Nov. 4, 2008). On February 18, 2014, Magistrate Judge Boyd N. Boland entered an
Order to Show Cause directing Applicant to respond and show cause why the
Application should not be denied because Applicant has an adequate and effective
remedy in the sentencing court. Applicant responded to the Order to Show Cause on
March 20, 2014. See ECF Nos. 8, 9, and10.
The Court must construe liberally the Application and other pleadings filed by
Applicant pursuant to the Order to Show Cause because he is not represented by an
attorney. See Haines v. Kerner, 404 U.S. 519, 520-21 (1972); Hall v. Bellmon, 935 F.2d
1106, 1110 (10th Cir. 1991). However, the Court cannot act as an advocate for a pro se
litigant. See Hall, 935 F.2d at 1110. For the reasons stated below, the action will be
Applicant pled guilty to Interfering with Commerce by Robbing and Aiding and
Abetting (Hobbs Act) pursuant to 18 U.S.C. §§ 1951 and 2 and to Brandishing a Firearm
During a Crime of Violence and Aiding and Abetting pursuant to 18 U.S.C. §§ 924(c)
and 2. He was sentenced on November 4, 2008, to a total of 262 months of
incarceration and five years of supervised release. Williams, No. 07-cv-00259-FL at
ECF No. 50. Applicant filed a notice of appeal on November 13, 2008. Id. at eCF No.
62. The appeal was dismissed by the Fourth Circuit because Applicant had waived his
right to appeal in his plea agreement. See United States v. Williams, No. 08-5134 (4th
Cir. July 17, 2009). Applicant petitioned the United States Supreme Court for certiorari
review, which was denied on November 16, 2009. See Williams v. United States, No.
09-7101 (Nov. 16, 2009).
Applicant then filed two 28 U.S.C. § 2555 motions: the first motion on September
7, 2010, and the second on May 15, 2013. In the first motion, Applicant raised claims
including (1) ineffective assistance of counsel for failing to investigate his criminal
history before entering a plea agreement; (2) actual innocence because he does not
qualify as a career offender; and (3) the sentence for count two does not apply to him
because he cannot be imprisoned under § 924(c)(1) if he also is found to be an armed
career criminal act defendant under § 924(e)(1). United States v. Williams, No. 10-cv00362- (07-cr-00259-FL), ECF Nos. 73 and 74 (E.D. N.C. Filed Sept. 7, 2010). The
motion was denied on March 29, 2011, see ECF No. 83 and 84, and the Fourth Circuit
dismissed Applicant’s appeal as untimely, see United States v. Williams, No. 12-7041
(4th Cir. Aug. 16, 2012) (petition for rehearing was denied).

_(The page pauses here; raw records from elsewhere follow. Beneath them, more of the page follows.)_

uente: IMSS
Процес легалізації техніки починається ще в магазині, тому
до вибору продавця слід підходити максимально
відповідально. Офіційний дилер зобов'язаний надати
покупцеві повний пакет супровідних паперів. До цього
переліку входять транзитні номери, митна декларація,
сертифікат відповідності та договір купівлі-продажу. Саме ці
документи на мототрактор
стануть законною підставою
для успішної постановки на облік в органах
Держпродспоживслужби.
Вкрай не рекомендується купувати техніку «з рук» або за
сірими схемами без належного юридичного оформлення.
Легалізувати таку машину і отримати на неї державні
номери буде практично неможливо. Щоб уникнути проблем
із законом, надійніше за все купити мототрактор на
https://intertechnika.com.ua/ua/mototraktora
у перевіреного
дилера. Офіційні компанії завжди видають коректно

In the second motion, Applicant argued that he is not a career offender in light of
United States v. Simmons, 649 F.3d 237 (4th Cir. 2011), and that he has met the
requirements necessary to obtain relief under § 2255. Williams, No. 07-cr-00259-FL at
ECF No. 99. The Eastern District of North Carolina denied the motion on May 16, 2013,
without prejudice and directed Applicant to obtain authorization to file a successive §
2255 from the Fourth Circuit. See Williams, No. 07-cr-00259-FL at ECF No. 101.
Applicant filed a motion for authorization with the Fourth Circuit that was denied on July
15, 2013. See In re: Marcus Robert Williams, No. 13-276 (July 15, 2013).

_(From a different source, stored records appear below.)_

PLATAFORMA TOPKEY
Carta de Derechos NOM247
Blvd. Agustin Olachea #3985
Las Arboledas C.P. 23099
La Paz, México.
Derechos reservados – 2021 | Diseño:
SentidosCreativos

Applicant raises two claims in this Application: (1) he is not in fact a career
criminal; and (2) the findings in Simmons and Alleyne should be applied retroactively to
his sentence because his sentence in count two, eighty-four months, is cruel and
First, Applicant may not rely on Alleyne for relief in this action. The Tenth Circuit
Court of Appeals most recently held that Alleyne was decided on direct review, is an
extension of Apprendi, and other rules based on Apprendi do not apply retroactively on
collateral review. See In re: James Edward Payne, 733 F.3d 1027, 1030 (10th Cir.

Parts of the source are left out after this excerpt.